Supplied material

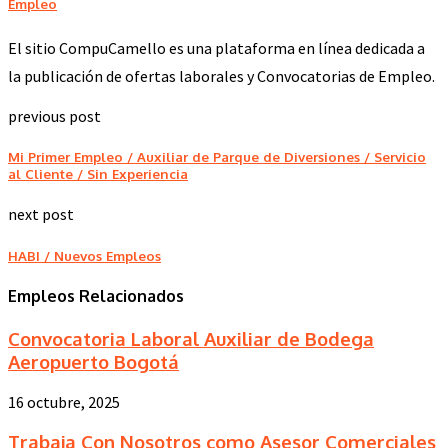
Empleo
El sitio CompuCamello es una plataforma en línea dedicada a
la publicación de ofertas laborales y Convocatorias de Empleo.
previous post
Mi Primer Empleo / Auxiliar de Parque de Diversiones / Servicio
al Cliente / Sin Experiencia
next post
HABI / Nuevos Empleos
Empleos Relacionados
Convocatoria Laboral Auxiliar de Bodega
Aeropuerto Bogotá
16 octubre, 2025
Trabaja Con Nosotros como Asesor Comerciales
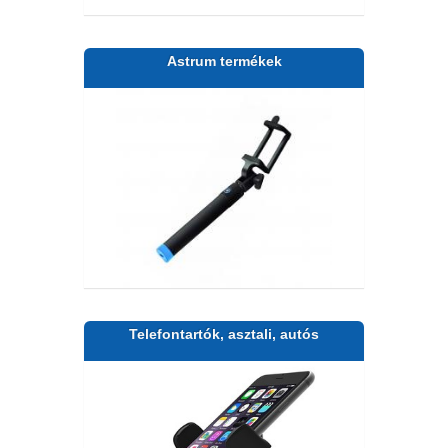
Astrum termékek
Telefontartók, asztali, autós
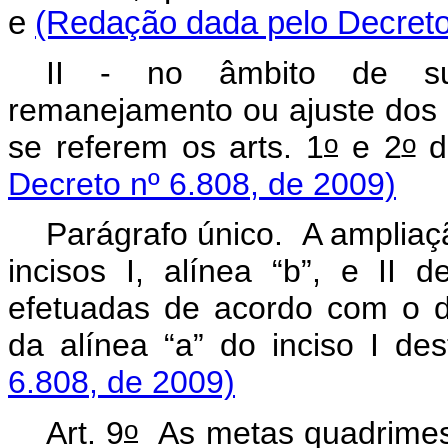
e
(Redação dada pelo Decreto
II - no âmbito de su
remanejamento ou ajuste dos 
o
o
se referem os arts. 1
e 2
d
Decreto nº 6.808, de 2009)
Parágrafo único. A ampliaç
incisos I, alínea “b”, e II d
efetuadas de acordo com o d
da alínea “a” do inciso I des
6.808, de 2009)
o
Art. 9
As metas quadrimestr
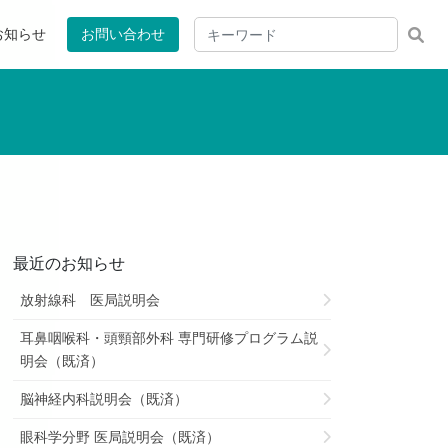
お知らせ
お問い合わせ
最近のお知らせ
放射線科 医局説明会
耳鼻咽喉科・頭頸部外科 専門研修プログラム説
明会（既済）
脳神経内科説明会（既済）
眼科学分野 医局説明会（既済）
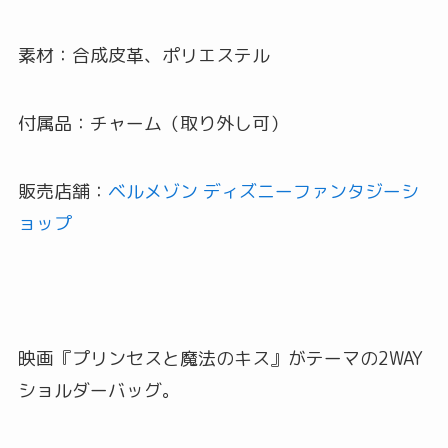
素材：合成皮革、ポリエステル
付属品：チャーム（取り外し可）
販売店舗：
ベルメゾン ディズニーファンタジーシ
ョップ
映画『プリンセスと魔法のキス』がテーマの2WAY
ショルダーバッグ。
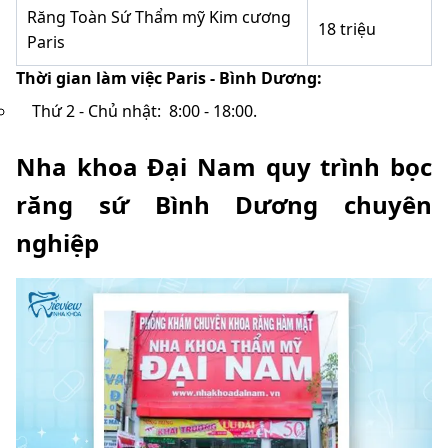
Răng Toàn Sứ Thẩm mỹ Kim cương
18 triệu
Paris
Thời gian làm việc Paris - Bình Dương:
Thứ 2 - Chủ nhật: 8:00 - 18:00.
Nha khoa Đại Nam quy trình bọc
răng sứ Bình Dương chuyên
nghiệp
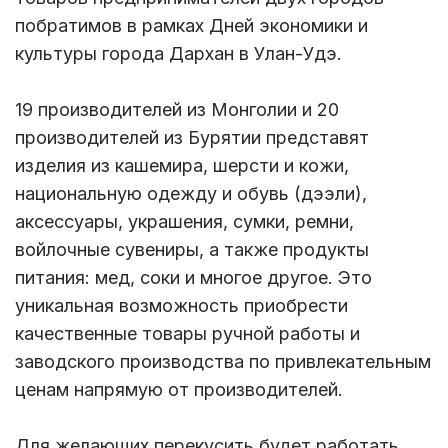
побратимов в рамках Дней экономики и
культуры города Дархан в Улан-Удэ.
19 производителей из Монголии и 20
производителей из Бурятии представят
изделия из кашемира, шерсти и кожи,
национальную одежду и обувь (дээли),
аксессуары, украшения, сумки, ремни,
войлочные сувениры, а также продукты
питания: мед, соки и многое другое. Это
уникальная возможность приобрести
качественные товары ручной работы и
заводского производства по привлекательным
ценам напрямую от производителей.
Для желающих перекусить будет работать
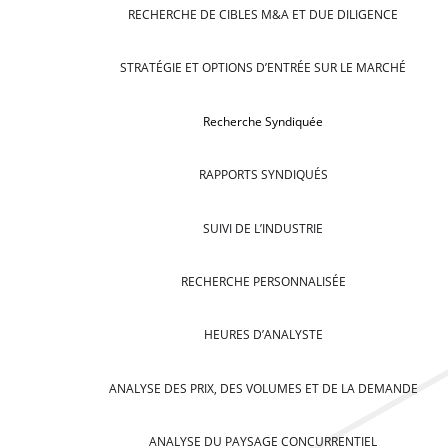
RECHERCHE DE CIBLES M&A ET DUE DILIGENCE
STRATÉGIE ET OPTIONS D’ENTRÉE SUR LE MARCHÉ
Recherche Syndiquée
RAPPORTS SYNDIQUÉS
SUIVI DE L’INDUSTRIE
RECHERCHE PERSONNALISÉE
HEURES D’ANALYSTE
ANALYSE DES PRIX, DES VOLUMES ET DE LA DEMANDE
ANALYSE DU PAYSAGE CONCURRENTIEL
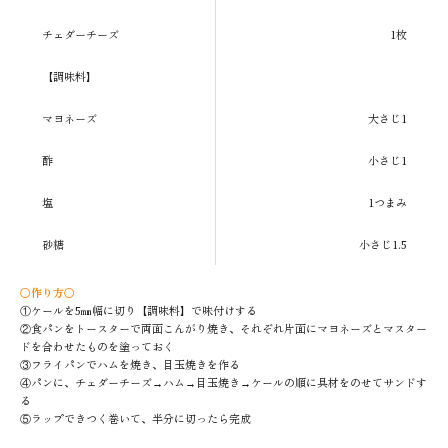
チェダーチーズ
1枚
【調味料】
マヨネーズ
大さじ1
酢
小さじ1
塩
1つまみ
砂糖
小さじ1.5
〇作り方〇
①ケールを5㎜幅に切り【調味料】で味付けする
②食パンをトースターで両面こんがり焼き、それぞれ片面にマヨネーズとマスター
ドを合わせたものを塗っておく
③フライパンでハムを焼き、目玉焼きを作る
④パンに、チェダーチーズ→ハム→目玉焼き→ケールの順に具材をのせてサンドす
る
⑤ラップできつく巻いて、半分に切ったら完成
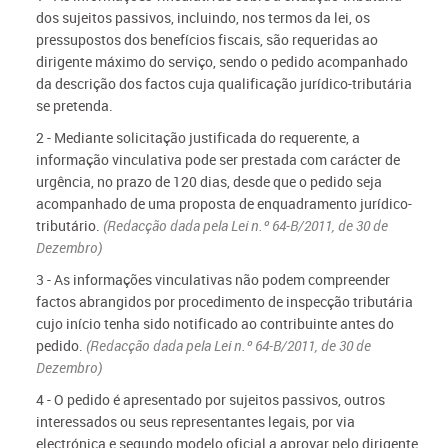
dos sujeitos passivos, incluindo, nos termos da lei, os
pressupostos dos benefícios fiscais, são requeridas ao
dirigente máximo do serviço, sendo o pedido acompanhado
da descrição dos factos cuja qualificação jurídico-tributária
se pretenda.
2 - Mediante solicitação justificada do requerente, a
informação vinculativa pode ser prestada com carácter de
urgência, no prazo de 120 dias, desde que o pedido seja
acompanhado de uma proposta de enquadramento jurídico-
tributário.
(Redacção dada pela Lei n.º 64-B/2011, de 30 de
Dezembro)
3 - As informações vinculativas não podem compreender
factos abrangidos por procedimento de inspecção tributária
cujo início tenha sido notificado ao contribuinte antes do
pedido.
(Redacção dada pela Lei n.º 64-B/2011, de 30 de
Dezembro)
4 - O pedido é apresentado por sujeitos passivos, outros
interessados ou seus representantes legais, por via
electrónica e segundo modelo oficial a aprovar pelo dirigente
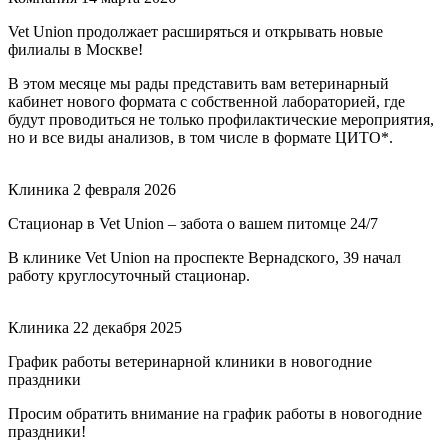
Vet Union продолжает расширяться и открывать новые
филиалы в Москве!
В этом месяце мы рады представить вам ветеринарный
кабинет нового формата с собственной лабораторией, где
будут проводиться не только профилактические мероприятия,
но и все виды анализов, в том числе в формате ЦИТО*.
Клиника
2 февраля 2026
Стационар в Vet Union – забота о вашем питомце 24/7
В клинике Vet Union на проспекте Вернадского, 39 начал
работу круглосуточный стационар.
Клиника
22 декабря 2025
График работы ветеринарной клиники в новогодние
праздники
Просим обратить внимание на график работы в новогодние
праздники!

Task prompt
Using the material above, find each line that holds "Bình" and copy that line.

Solution for this exercise
Thời gian làm việc Paris - Bình Dương:
răng sứ Bình Dương chuyên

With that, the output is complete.